Dale Chihuly,the most acclaimed glass artist of our time, is beloved for his abstract evocations of sea life, flowers, and other graceful subjects.

There are few contemporary artists whose name is as synonymous with the medium in which he works as Dale Chihuly, who is widely regarded as the most innovative glass artist working today. Active since the 1960s, Chihuly is credited with almost single handedly elevating the postwar American studio glass movement to the international prominence it now enjoys.Chihuly at the Frist showcased the unsurpassed mastery of the artist and his Seattle glass-studio collaborators in nine installations drawn from some of Chihuly’s most acclaimed series, designed specifically for the Frist Art Museum’s galleries.

Among the featured series were Venetians, a brilliantly colored and intricately formed group of works that was inspired in 1988 by a famed Italian glass master; Ikebana, which was informed by the Japanese art of flower arranging; Persians, conjuring the exotic and enchanted lands of the Far East; Macchia, borne of Chihuly’s desire to use hundreds of colors in rippling forms based on vases created in the famed Venini glass factory in Venice; and Seaforms, which celebrates the waving and rippling shapes and rhythms of underwater life.

In addition, the exhibition included a spectacular Mille Fiori (a thousand flowers) garden and the Sea Blue and Green Tower, a mammoth sculpture that massed colorful, curving forms in a large-scale work that rose nearly ten feet tall and occupied an entire gallery. Also on exhibition  was a wall of Chihuly’s drawings that served as independent works of art and “blueprints” to communicate and inspire his glassblowers to bring his designs to life and to improvise on the themes he created.

The acclaimed documentary Chihuly in the Hotshop  was on continuous view throughout the exhibition. Directed by Peter West, the film followed the artist in 2006, as he worked in the Museum of Glass’s hotshop in Tacoma, Wash., an amphitheatre designed specifically to allow the public to view artists at work. The film received its premiere at the 2008 Palm Springs International Film Festival.

About Dale Chihuly
Dale Chihuly was born in Tacoma, Washington and first blew glass in 1965, but his calling was confirmed in 1968, when he traveled to the island of Murano in Venice and absorbed the secrets of traditional glass blowing. As a professor (1969-1980) at the Rhode Island School of Design, and as a co-founder of the Pilchuck Glass School near Stanwood, Wash., Chihuly helped introduce the European studio (team) model of glass blowing to the studio glass movement in the United States. He served as artistic director at Pilchuck until 1989, and under his guidance, it became a gathering place for artists from all over the world.
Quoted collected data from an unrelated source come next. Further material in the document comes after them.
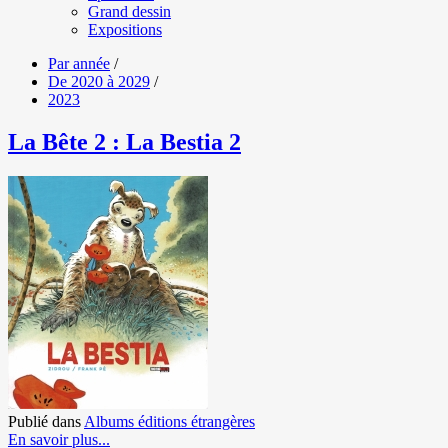
Grand dessin
Expositions
Par année
/
De 2020 à 2029
/
2023
La Bête 2 : La Bestia 2
Publié dans
Albums éditions étrangères
En savoir plus...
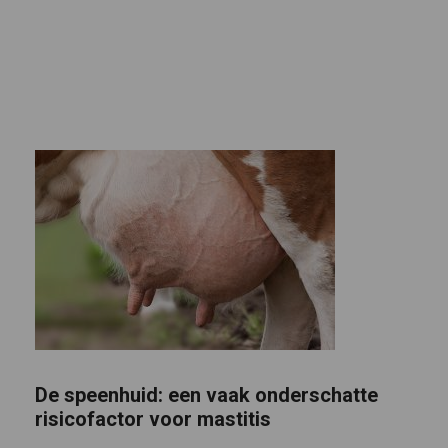
De speenhuid: een vaak onderschatte
risicofactor voor mastitis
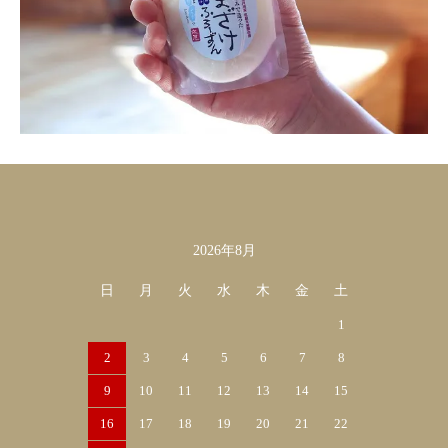
2026年8月
カレンダー
日
月
火
水
木
金
土
1
2
3
4
5
6
7
8
9
10
11
12
13
14
15
16
17
18
19
20
21
22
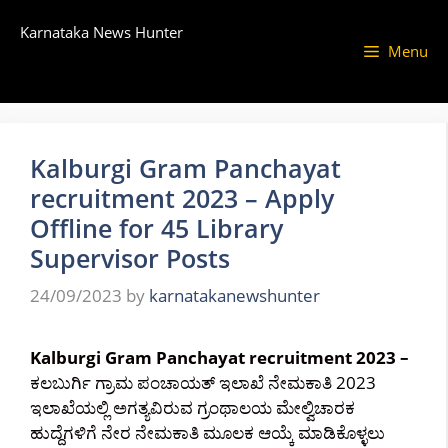
Skip
Karnataka News Hunter
to
Menu
content
Kalburgi Gram Panchayat
recruitment 2023 – Apply
Offline for 45 Library
Supervisor Posts
24/09/2023
by
karnatakanewshunter
Kalburgi Gram Panchayat recruitment 2023 –
ಕಲಬುರ್ಗಿ ಗ್ರಾಮ ಪಂಚಾಯತ್ ಇಲಾಖೆ ನೇಮಕಾತಿ 2023
ಇಲಾಖೆಯಲ್ಲಿ ಅಗತ್ಯವಿರುವ ಗ್ರಂಥಾಲಯ ಮೇಲ್ವಿಚಾರಕ
ಹುದ್ದೆಗಳಿಗೆ ನೇರ ನೇಮಕಾತಿ ಮೂಲಕ ಆಯ್ಕೆ ಮಾಡಿಕೊಳ್ಳಲು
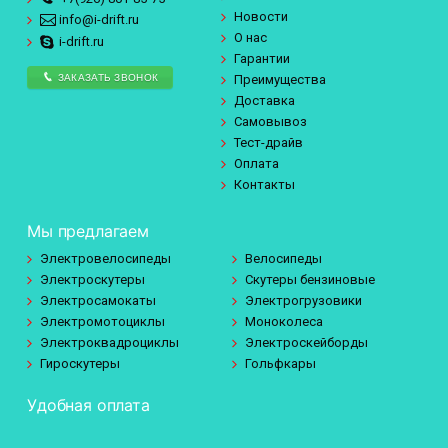
Новости
info@i-drift.ru
О нас
i-drift.ru
Гарантии
ЗАКАЗАТЬ ЗВОНОК
Преимущества
Доставка
Самовывоз
Тест-драйв
Оплата
Контакты
Мы предлагаем
Электровелосипеды
Велосипеды
Электроскутеры
Скутеры бензиновые
Электросамокаты
Электрогрузовики
Электромотоциклы
Моноколеса
Электроквадроциклы
Электроскейборды
Гироскутеры
Гольфкары
Удобная оплата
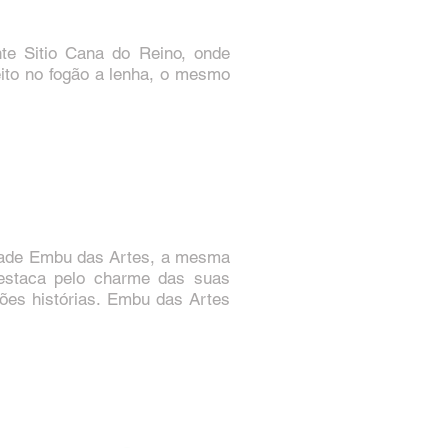
te Sitio Cana do Reino, onde
eito no fogão a lenha, o mesmo
idade Embu das Artes, a mesma
destaca pelo charme das suas
ções histórias. Embu das Artes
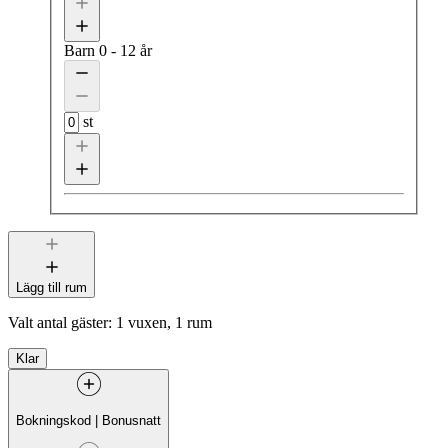
Barn
0 - 12 år
st
Lägg till rum
Valt antal gäster:
1 vuxen, 1 rum
Klar
Bokningskod
|
Bonusnatt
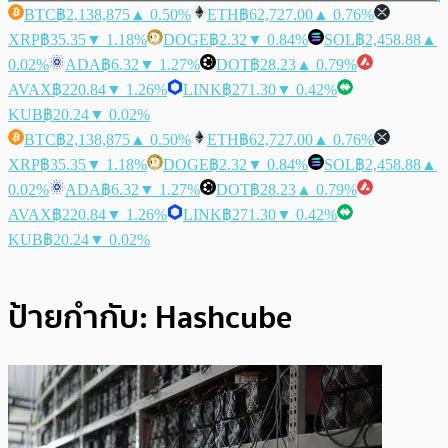
BTC
฿2,138,875
▲ 0.50%
ETH
฿62,727.00
▲ 0.76%
XRP
฿35.35
▼ 1.18%
DOGE
฿2.32
▼ 0.84%
SOL
฿2,458.88
▲
0.02%
ADA
฿6.32
▼ 1.27%
DOT
฿28.23
▲ 0.79%
AVAX
฿220.84
▼ 1.26%
LINK
฿271.30
▼ 0.42%
KUB
฿20.24
▼ 0.02%
BTC
฿2,138,875
▲ 0.50%
ETH
฿62,727.00
▲ 0.76%
XRP
฿35.35
▼ 1.18%
DOGE
฿2.32
▼ 0.84%
SOL
฿2,458.88
▲
0.02%
ADA
฿6.32
▼ 1.27%
DOT
฿28.23
▲ 0.79%
AVAX
฿220.84
▼ 1.26%
LINK
฿271.30
▼ 0.42%
KUB
฿20.24
▼ 0.02%
ป้ายกำกับ:
Hashcube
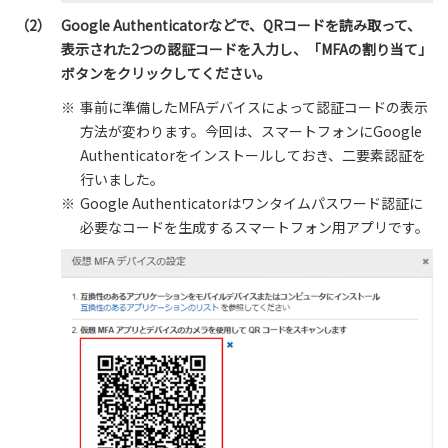
（2）
Google Authenticatorなどで、QRコードを読み取って、
表示された2つの認証コードを入力し、「MFAの割り当て」
ボタンをクリックしてください。
※
事前に準備したMFAデバイスによって認証コードの表示
方法が変わります。今回は、スマートフォンにGoogle
Authenticatorをインストールしておき、二要素認証を
行いました。
※
Google Authenticatorはワンタイムパスワード認証に
必要なコードを生成するスマートフォン用アプリです。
While Chihuly has been a significant innovator of form and color, his greatest contribution to the discipline has been to emphasize the natural forces of heat, gravity and centrifugal force in the creation of glass.In his art, Dale Chihuly walks a fine line between conscious intention and chance occurrence. While much of his work is inspired by the natural world, Chihuly seeks to emulate the process of nature, rather than nature, itself.Over more than four decades, Chihuly’s art has explored line, color, form and technique with works ranging from indoor and outdoor, site-specific installations, like those at the Frist Art Museum and Cheekwood, to single, table-top vessels. The vision, ambition and scale of his pioneering works revolutionized the studio glass movement and helped demolish barriers that had previously prevented glass objects from being viewed as a serious art form.This exhibition is organized by the Frist Art Museum in cooperation with Dale Chihuly.